Stored data

------------------------------------------------------------------------

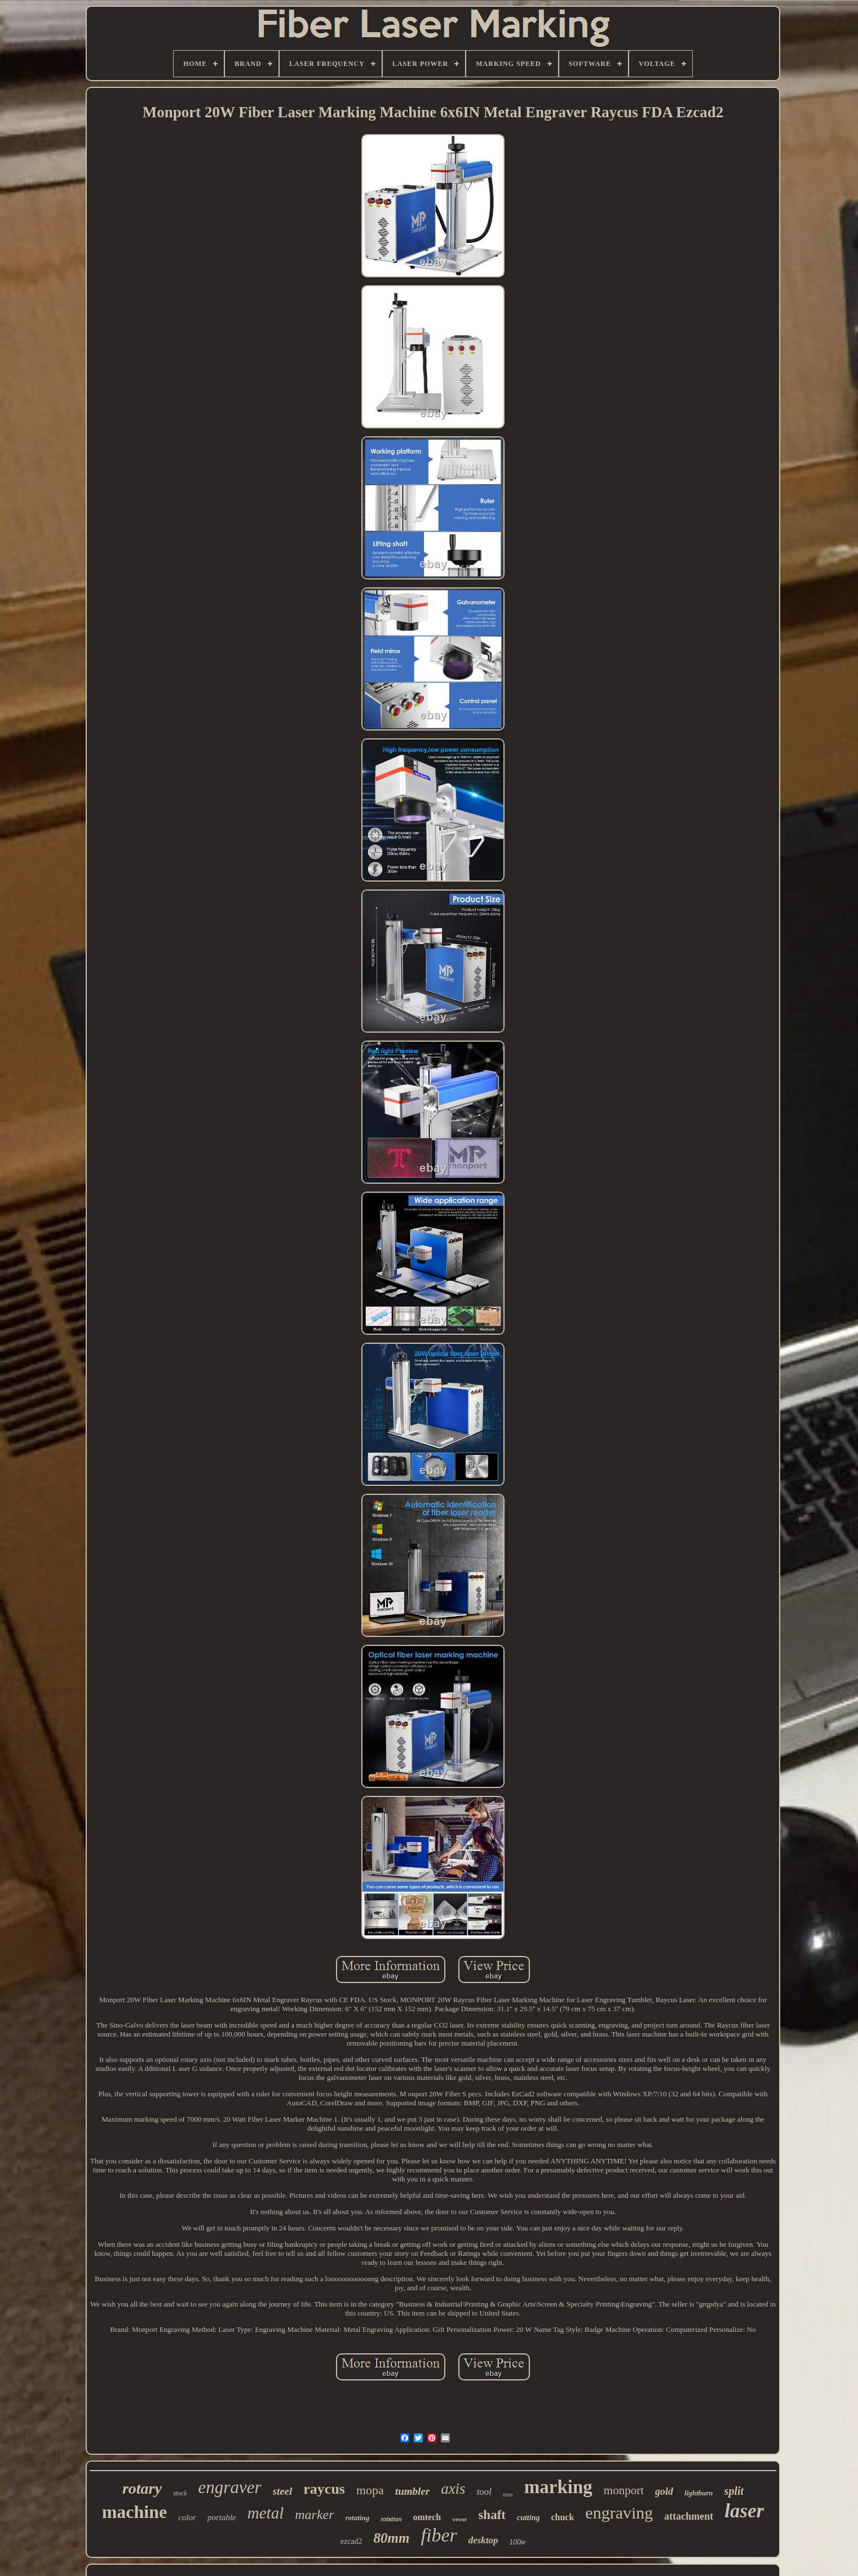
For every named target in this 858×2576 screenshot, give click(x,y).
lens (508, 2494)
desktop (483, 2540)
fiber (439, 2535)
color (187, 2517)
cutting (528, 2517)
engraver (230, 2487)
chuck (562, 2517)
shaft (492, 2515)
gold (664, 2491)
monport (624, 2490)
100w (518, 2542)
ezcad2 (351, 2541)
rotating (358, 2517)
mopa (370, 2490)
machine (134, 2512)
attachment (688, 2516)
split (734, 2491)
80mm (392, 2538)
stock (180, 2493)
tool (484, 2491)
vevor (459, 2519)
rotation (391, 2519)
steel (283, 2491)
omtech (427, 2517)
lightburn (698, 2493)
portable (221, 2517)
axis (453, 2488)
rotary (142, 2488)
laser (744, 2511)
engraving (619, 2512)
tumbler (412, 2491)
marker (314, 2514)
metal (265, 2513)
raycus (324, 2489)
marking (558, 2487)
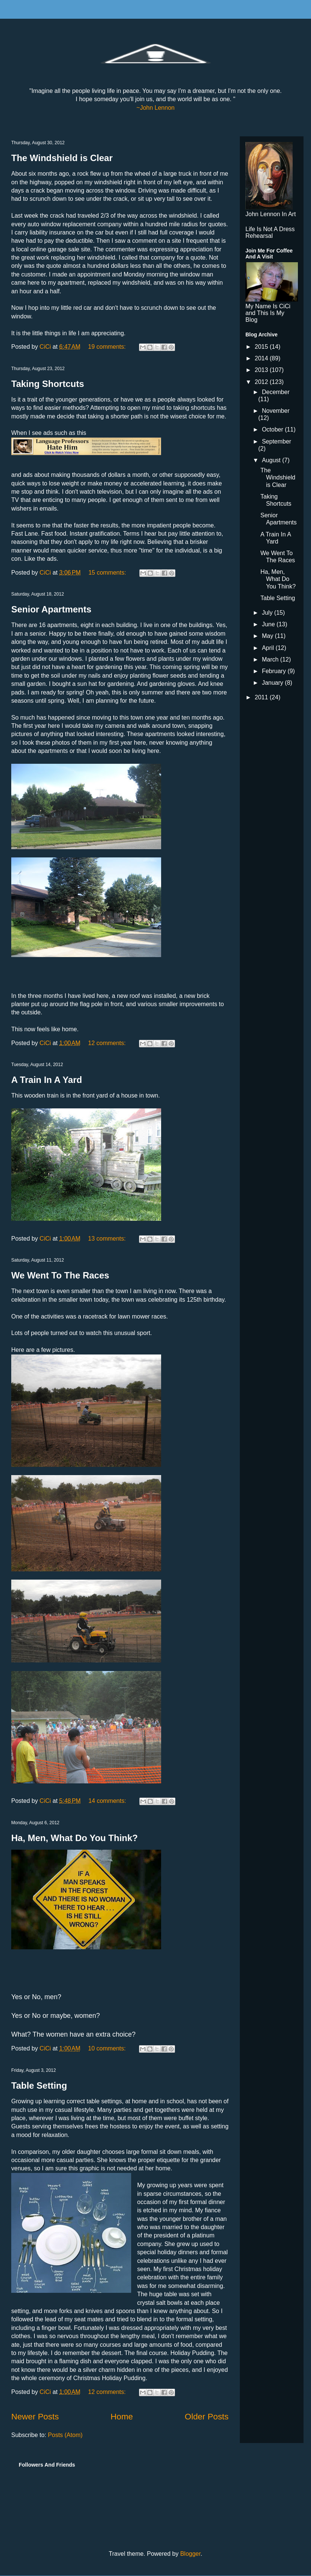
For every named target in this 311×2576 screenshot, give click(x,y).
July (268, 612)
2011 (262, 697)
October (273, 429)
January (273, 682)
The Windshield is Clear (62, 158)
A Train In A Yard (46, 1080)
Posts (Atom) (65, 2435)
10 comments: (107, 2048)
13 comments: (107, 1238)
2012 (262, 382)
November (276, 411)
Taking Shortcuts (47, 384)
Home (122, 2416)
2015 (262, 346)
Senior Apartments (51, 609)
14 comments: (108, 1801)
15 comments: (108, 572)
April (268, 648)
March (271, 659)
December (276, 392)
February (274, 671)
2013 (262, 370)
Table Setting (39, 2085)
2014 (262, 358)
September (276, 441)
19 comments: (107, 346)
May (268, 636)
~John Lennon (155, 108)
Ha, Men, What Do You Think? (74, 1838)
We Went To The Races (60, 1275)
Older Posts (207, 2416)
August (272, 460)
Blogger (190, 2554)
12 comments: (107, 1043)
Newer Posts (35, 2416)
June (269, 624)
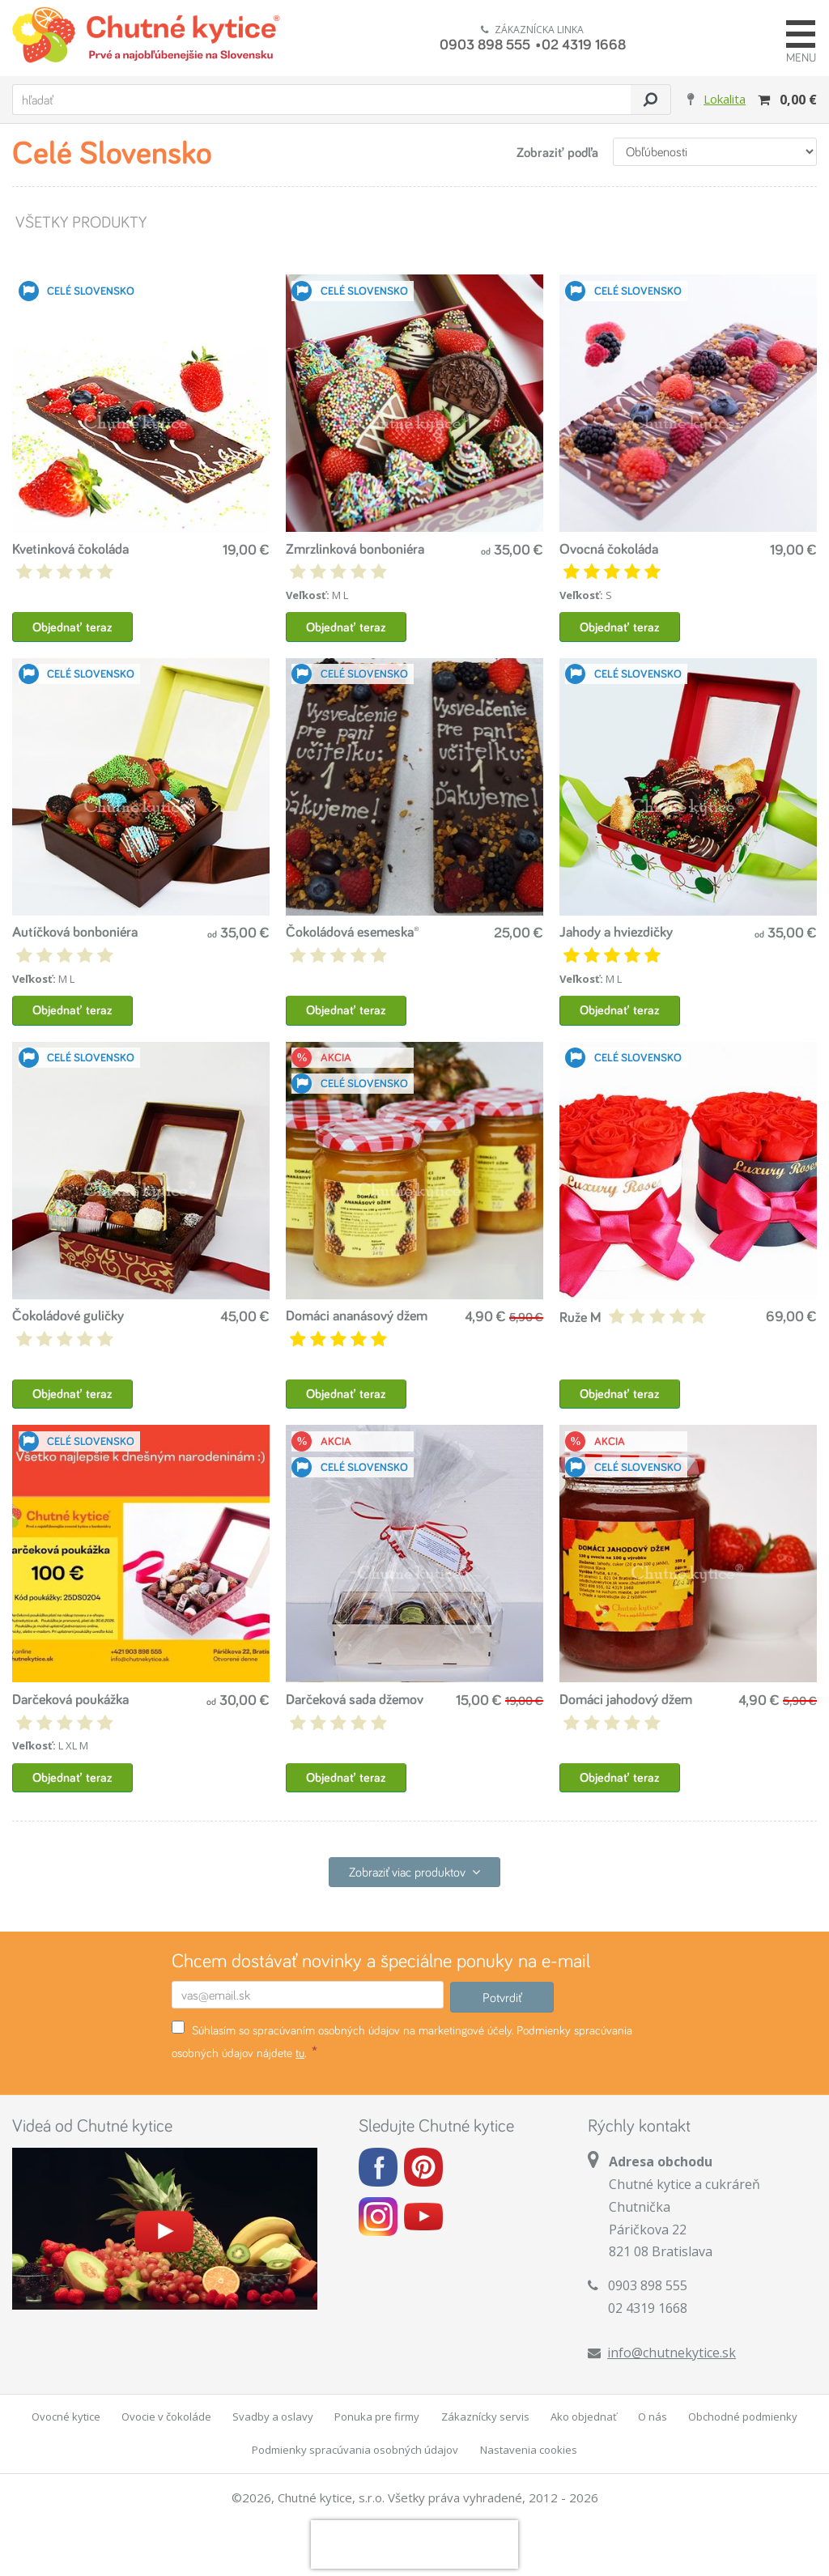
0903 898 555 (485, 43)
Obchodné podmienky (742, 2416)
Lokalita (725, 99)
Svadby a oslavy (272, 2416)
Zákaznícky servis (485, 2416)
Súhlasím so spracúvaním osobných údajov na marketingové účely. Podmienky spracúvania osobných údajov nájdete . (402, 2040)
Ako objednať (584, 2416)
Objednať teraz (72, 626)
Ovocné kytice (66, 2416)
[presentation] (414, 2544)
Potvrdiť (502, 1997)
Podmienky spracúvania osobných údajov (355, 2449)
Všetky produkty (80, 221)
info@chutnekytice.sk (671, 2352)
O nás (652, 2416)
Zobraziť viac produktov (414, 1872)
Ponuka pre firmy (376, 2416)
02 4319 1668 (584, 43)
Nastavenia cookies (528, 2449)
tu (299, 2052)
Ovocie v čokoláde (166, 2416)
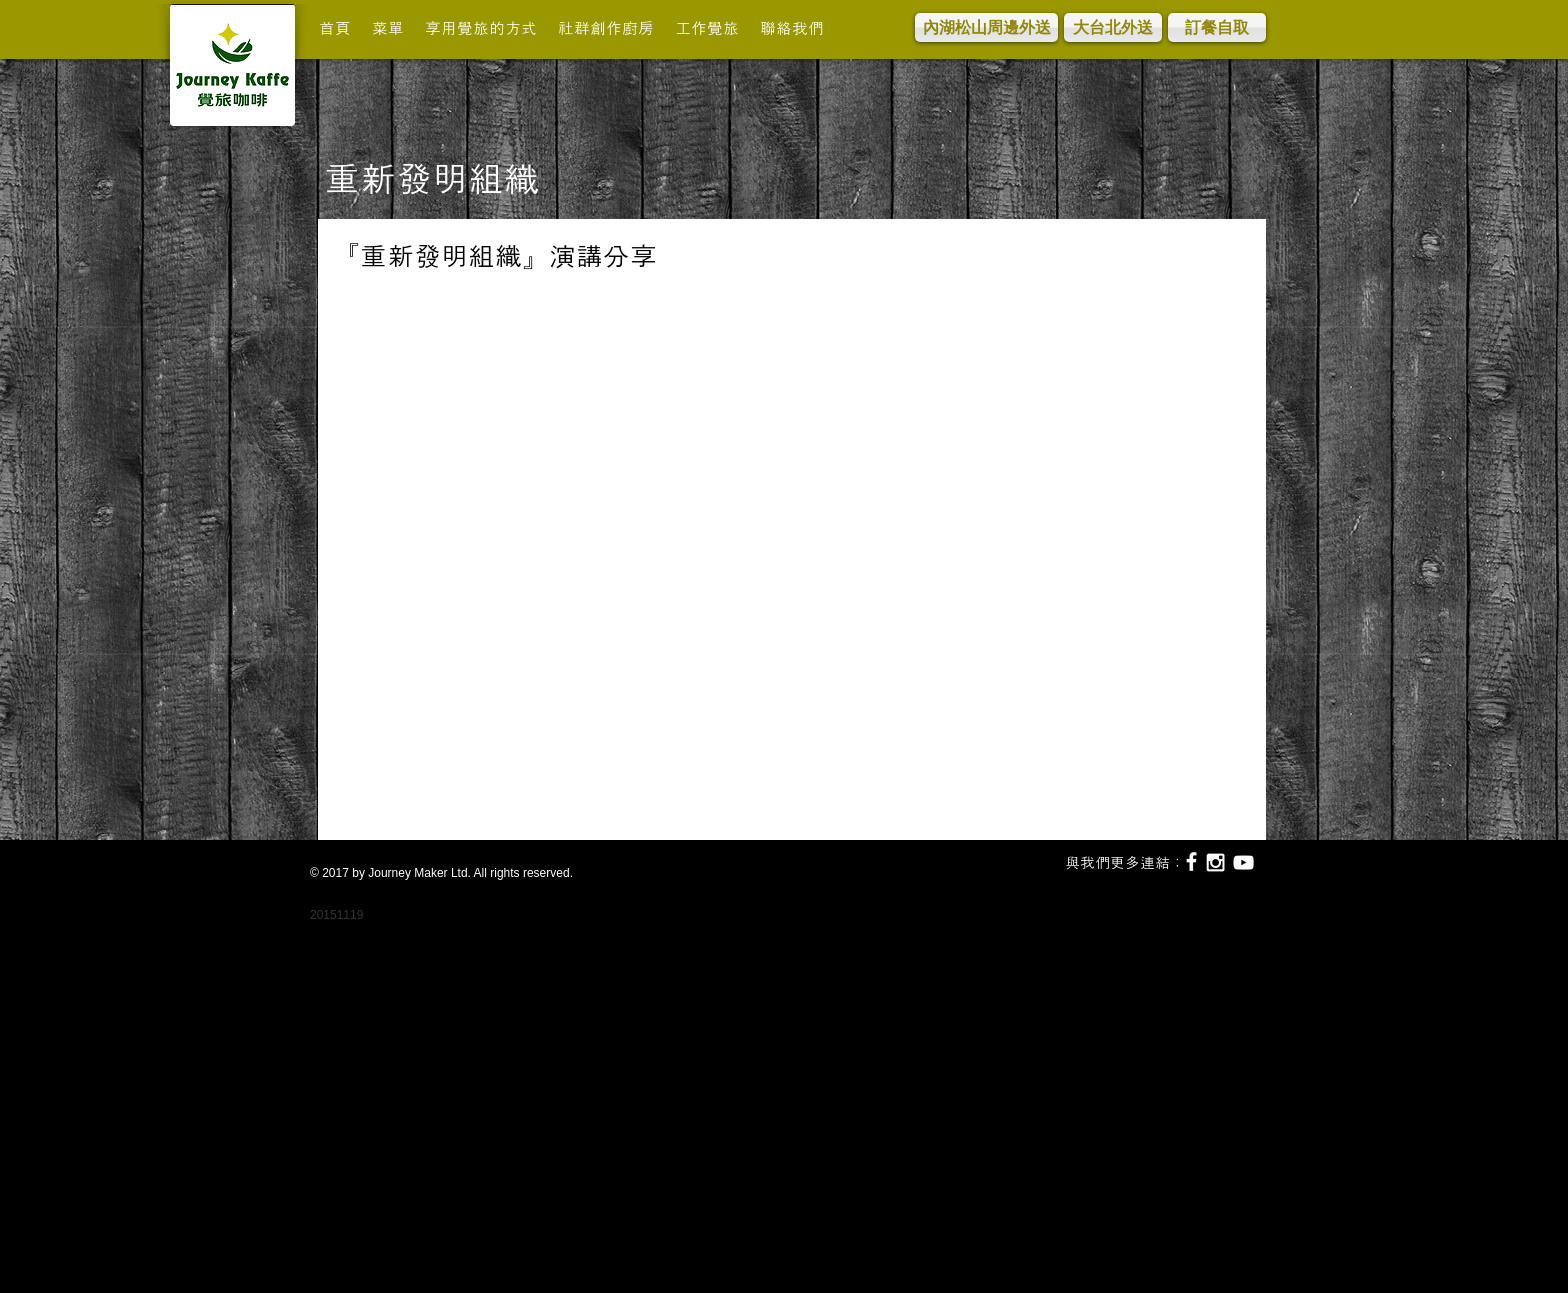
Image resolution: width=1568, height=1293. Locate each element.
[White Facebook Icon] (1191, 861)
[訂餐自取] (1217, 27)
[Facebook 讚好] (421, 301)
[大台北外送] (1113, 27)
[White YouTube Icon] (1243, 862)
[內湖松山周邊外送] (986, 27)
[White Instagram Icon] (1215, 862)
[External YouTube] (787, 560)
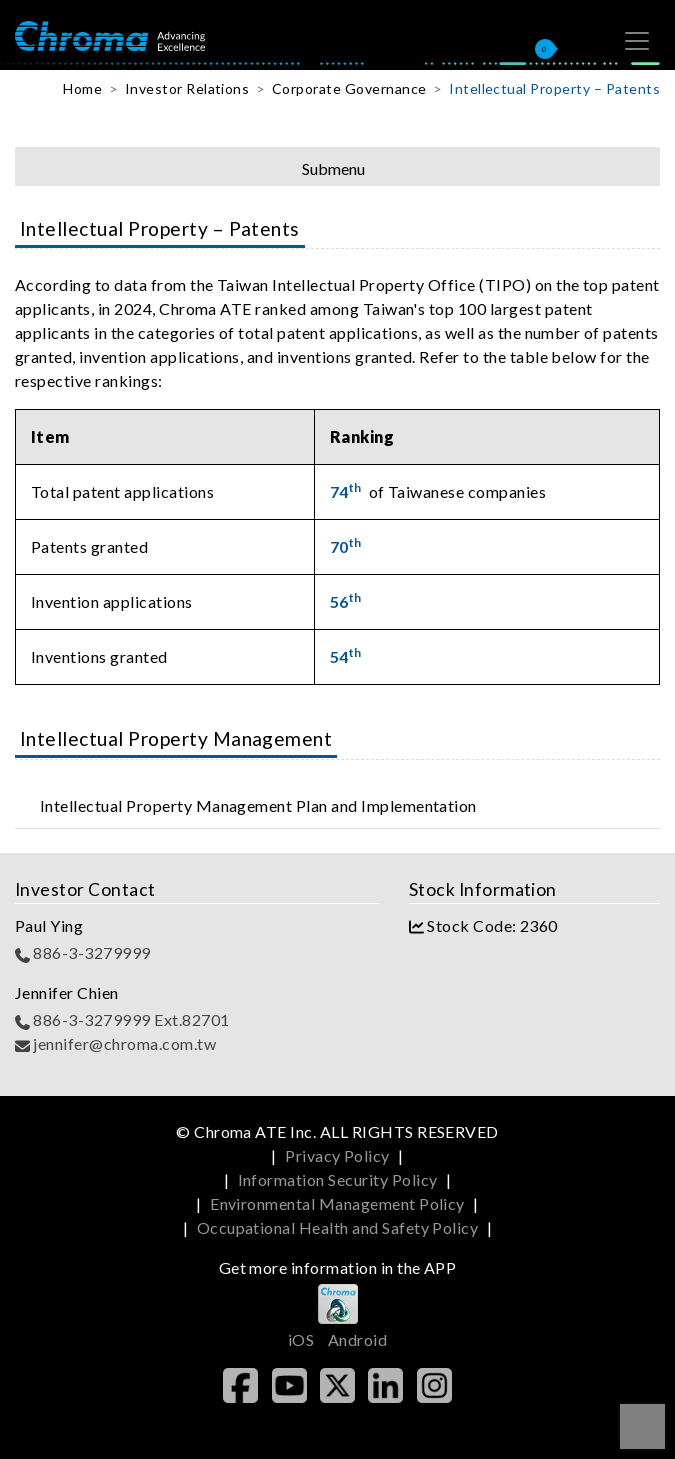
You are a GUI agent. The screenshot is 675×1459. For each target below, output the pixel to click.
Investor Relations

------------------------------------------------------------------------

- **WHAT IS NEEDED**:
Ending at the line with "For every named target in this 311×2576", reproduce exactly the lines that begin at the top of the data, and include no pictures.

- **ANSWER TO THIS EXERCISE**:
For every named target in this 858×2576 screenshot, give click(x,y).
lens (508, 2494)
desktop (483, 2540)
fiber (439, 2535)
color (187, 2517)
cutting (528, 2517)
engraver (230, 2487)
chuck (562, 2517)
shaft (492, 2515)
gold (664, 2491)
monport (624, 2490)
100w (518, 2542)
ezcad2 (351, 2541)
rotating (358, 2517)
mopa (370, 2490)
machine (134, 2512)
attachment (688, 2516)
split (734, 2491)
80mm (392, 2538)
stock (180, 2493)
tool (484, 2491)
vevor (459, 2519)
rotation (391, 2519)
steel (283, 2491)
omtech (427, 2517)
lightburn (698, 2493)
portable (221, 2517)
axis (453, 2488)
rotary (142, 2488)
laser (744, 2511)
engraving (619, 2512)
tumbler (412, 2491)
marker (314, 2514)
metal (265, 2513)
raycus (324, 2489)
marking (558, 2487)
For every named target in this 311×2576 screenshot, give click(x,y).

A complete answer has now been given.